Domestic Economy

Czech, Slovak Delegations 1st Post-Sanctions Visitors

Czech, Slovak Delegations  1st Post-Sanctions VisitorsCzech, Slovak Delegations  1st Post-Sanctions Visitors

Two trade delegations from Central Europe have been the first to visit Iran since the UN nuclear watchdog proclaimed that Iran has complied with the July 14 nuclear deal it brokered with world powers.

The announcement officially marked the end of more than a decade of sanctions imposed by the West on Iran over its nuclear energy program.

Czech Minister of Industry and Trade Jan Mladek led a delegation of 58 businesspeople to Iran hours after the lifting of the international sanctions against Iran on Jan. 16.
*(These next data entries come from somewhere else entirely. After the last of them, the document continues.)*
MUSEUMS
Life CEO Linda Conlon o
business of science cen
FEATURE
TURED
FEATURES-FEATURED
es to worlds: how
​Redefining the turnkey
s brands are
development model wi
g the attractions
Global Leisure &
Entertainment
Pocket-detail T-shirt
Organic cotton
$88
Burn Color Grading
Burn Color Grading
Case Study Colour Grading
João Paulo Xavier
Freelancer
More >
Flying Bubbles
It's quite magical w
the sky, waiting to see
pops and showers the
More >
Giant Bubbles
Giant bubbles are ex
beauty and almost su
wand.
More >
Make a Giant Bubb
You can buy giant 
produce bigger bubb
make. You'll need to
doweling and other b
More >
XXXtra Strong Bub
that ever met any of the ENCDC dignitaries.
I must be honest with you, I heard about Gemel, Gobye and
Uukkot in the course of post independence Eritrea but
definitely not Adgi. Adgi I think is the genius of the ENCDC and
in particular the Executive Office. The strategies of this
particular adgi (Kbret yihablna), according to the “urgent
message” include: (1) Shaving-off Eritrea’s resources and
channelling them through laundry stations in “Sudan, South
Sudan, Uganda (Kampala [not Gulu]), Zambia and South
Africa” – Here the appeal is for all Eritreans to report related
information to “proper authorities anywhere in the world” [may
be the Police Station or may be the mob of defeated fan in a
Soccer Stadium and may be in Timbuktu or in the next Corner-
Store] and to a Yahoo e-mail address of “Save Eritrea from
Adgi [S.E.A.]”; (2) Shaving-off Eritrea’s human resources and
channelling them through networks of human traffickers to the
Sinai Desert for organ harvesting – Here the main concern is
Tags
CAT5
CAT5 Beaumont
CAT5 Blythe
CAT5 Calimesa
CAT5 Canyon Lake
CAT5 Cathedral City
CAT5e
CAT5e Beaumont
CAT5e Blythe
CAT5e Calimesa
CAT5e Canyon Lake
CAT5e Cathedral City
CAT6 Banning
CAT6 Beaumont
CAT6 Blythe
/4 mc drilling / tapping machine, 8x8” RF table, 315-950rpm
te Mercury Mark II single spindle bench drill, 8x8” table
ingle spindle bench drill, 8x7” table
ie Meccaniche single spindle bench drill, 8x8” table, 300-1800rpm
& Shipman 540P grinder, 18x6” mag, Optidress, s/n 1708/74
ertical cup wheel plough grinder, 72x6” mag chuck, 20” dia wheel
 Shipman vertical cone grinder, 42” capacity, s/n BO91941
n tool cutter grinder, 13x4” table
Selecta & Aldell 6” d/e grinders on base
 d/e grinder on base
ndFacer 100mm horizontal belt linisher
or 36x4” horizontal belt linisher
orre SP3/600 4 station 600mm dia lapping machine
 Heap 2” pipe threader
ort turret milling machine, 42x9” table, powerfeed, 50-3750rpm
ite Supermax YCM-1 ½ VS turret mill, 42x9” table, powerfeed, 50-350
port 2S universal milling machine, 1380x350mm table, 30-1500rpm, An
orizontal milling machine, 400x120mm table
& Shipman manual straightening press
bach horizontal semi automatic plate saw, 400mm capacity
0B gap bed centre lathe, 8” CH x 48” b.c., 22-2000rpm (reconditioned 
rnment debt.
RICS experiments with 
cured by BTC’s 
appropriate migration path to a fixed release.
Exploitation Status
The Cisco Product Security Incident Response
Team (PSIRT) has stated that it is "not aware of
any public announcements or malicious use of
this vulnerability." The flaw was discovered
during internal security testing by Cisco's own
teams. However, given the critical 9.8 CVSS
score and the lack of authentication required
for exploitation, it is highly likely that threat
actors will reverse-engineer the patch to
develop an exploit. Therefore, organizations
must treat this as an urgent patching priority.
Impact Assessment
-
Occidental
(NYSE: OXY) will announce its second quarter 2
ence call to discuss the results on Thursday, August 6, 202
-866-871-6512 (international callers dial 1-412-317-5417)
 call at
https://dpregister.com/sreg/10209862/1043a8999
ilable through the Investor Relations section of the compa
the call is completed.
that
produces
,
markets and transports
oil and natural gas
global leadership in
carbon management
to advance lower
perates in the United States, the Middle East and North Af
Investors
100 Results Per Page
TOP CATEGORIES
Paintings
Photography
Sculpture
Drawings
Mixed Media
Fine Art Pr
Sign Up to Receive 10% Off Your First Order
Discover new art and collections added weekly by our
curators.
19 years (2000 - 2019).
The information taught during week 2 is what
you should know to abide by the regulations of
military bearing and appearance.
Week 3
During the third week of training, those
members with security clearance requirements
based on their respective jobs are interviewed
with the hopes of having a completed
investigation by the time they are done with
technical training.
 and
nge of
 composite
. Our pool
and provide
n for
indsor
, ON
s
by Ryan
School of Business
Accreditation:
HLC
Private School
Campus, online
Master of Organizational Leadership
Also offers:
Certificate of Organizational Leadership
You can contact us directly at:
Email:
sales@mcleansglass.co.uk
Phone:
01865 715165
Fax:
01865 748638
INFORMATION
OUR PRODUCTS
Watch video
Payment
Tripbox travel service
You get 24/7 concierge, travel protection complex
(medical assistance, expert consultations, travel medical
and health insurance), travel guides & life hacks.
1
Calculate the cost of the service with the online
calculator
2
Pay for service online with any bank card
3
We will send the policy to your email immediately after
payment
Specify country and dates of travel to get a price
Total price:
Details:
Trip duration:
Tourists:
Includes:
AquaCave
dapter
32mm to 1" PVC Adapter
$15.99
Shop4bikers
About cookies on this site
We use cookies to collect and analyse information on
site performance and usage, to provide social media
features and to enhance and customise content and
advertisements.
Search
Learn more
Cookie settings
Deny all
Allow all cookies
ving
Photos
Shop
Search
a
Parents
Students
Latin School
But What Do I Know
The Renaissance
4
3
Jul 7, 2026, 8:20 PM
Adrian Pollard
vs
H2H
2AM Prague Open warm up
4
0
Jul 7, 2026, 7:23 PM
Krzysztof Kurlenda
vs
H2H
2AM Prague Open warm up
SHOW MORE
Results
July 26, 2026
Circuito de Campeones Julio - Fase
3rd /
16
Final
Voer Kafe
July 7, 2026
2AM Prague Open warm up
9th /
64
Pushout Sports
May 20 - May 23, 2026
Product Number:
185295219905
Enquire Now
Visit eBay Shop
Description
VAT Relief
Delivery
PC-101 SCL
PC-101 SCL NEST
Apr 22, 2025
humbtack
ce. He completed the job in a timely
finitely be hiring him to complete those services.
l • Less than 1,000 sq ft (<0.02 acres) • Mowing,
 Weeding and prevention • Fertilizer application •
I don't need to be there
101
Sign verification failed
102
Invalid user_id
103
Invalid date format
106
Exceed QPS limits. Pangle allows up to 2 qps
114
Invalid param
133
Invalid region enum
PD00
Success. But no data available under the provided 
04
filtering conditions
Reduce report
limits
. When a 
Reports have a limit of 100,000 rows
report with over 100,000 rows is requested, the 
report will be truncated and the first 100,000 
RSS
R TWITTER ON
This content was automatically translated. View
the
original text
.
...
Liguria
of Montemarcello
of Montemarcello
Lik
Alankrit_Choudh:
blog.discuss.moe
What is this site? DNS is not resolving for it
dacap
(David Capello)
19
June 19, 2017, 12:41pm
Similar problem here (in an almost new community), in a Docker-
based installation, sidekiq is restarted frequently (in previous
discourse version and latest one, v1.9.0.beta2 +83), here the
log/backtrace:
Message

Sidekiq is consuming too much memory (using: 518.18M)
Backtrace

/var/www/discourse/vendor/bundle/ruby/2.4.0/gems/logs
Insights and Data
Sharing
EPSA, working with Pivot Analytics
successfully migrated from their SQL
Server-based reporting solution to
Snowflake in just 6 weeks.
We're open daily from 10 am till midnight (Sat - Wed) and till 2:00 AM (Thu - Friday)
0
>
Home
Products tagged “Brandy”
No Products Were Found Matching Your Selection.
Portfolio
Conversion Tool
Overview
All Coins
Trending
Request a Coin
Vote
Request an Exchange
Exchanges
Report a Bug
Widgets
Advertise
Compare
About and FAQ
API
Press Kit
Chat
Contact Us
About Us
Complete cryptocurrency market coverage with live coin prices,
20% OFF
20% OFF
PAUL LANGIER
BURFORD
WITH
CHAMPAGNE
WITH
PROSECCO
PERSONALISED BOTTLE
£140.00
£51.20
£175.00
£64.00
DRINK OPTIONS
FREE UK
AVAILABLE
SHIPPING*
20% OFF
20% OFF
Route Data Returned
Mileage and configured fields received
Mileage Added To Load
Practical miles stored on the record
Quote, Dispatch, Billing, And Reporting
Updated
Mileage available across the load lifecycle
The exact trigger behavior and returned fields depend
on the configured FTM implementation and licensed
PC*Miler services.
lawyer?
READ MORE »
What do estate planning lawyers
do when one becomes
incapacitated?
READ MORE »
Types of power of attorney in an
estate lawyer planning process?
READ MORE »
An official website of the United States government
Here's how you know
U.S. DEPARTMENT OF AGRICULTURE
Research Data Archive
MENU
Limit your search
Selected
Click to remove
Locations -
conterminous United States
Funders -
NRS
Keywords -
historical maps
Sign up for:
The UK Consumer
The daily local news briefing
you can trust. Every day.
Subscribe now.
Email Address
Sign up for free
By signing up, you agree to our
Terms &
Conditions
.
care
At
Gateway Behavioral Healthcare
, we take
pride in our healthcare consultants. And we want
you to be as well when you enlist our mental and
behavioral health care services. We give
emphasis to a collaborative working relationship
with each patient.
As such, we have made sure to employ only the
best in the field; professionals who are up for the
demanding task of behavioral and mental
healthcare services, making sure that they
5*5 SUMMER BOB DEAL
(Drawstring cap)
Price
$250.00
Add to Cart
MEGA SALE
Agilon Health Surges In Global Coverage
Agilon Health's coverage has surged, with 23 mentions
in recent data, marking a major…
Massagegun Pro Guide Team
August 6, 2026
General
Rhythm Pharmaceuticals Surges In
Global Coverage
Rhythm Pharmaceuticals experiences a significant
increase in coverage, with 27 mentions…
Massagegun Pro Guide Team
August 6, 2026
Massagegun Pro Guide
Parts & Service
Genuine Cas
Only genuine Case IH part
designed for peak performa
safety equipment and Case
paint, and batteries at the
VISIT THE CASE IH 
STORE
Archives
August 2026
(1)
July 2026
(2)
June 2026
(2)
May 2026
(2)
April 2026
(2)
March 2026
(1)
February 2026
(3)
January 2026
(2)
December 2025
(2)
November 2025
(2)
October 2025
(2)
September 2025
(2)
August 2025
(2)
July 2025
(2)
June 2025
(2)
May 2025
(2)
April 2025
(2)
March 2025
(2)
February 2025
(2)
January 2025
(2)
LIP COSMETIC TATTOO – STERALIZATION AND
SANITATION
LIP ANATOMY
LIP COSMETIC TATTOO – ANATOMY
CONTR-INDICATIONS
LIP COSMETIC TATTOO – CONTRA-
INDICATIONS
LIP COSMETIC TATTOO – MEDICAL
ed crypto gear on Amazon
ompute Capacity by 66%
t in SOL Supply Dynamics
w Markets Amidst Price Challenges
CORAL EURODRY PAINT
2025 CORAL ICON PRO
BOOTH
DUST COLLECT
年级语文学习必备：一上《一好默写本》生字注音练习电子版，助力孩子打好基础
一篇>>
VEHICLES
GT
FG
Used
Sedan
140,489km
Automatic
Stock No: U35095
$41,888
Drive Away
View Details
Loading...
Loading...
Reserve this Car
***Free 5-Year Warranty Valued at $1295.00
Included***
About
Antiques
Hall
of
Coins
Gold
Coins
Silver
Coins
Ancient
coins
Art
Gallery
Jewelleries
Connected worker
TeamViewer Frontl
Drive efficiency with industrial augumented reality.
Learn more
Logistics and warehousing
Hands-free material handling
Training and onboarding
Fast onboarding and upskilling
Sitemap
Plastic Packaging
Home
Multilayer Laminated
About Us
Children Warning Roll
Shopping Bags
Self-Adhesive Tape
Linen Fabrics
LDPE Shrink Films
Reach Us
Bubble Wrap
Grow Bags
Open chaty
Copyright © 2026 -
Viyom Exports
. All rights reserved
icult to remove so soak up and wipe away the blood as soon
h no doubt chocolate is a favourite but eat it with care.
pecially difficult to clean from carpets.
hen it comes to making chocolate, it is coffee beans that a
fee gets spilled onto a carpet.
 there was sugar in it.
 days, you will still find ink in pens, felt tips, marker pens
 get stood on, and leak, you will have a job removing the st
In a meeting with representatives of Tehran Chamber of Commerce, Industries, Mines and Agriculture, the European minister said the removal of  sanctions would pave the way for direct trade between the Czech Republic and Iran, IRNA reported.

"Decreased economic exchanges in recent years are partly to blame on indirect trade, which is mostly carried out through Azerbaijan Republic and the UAE,” he said.

Masoud Khansari, the TCCIMA head, referred to the meager annual bilateral trade, which was between $20 million and $30 million, and said the potential of two countries is far more than that.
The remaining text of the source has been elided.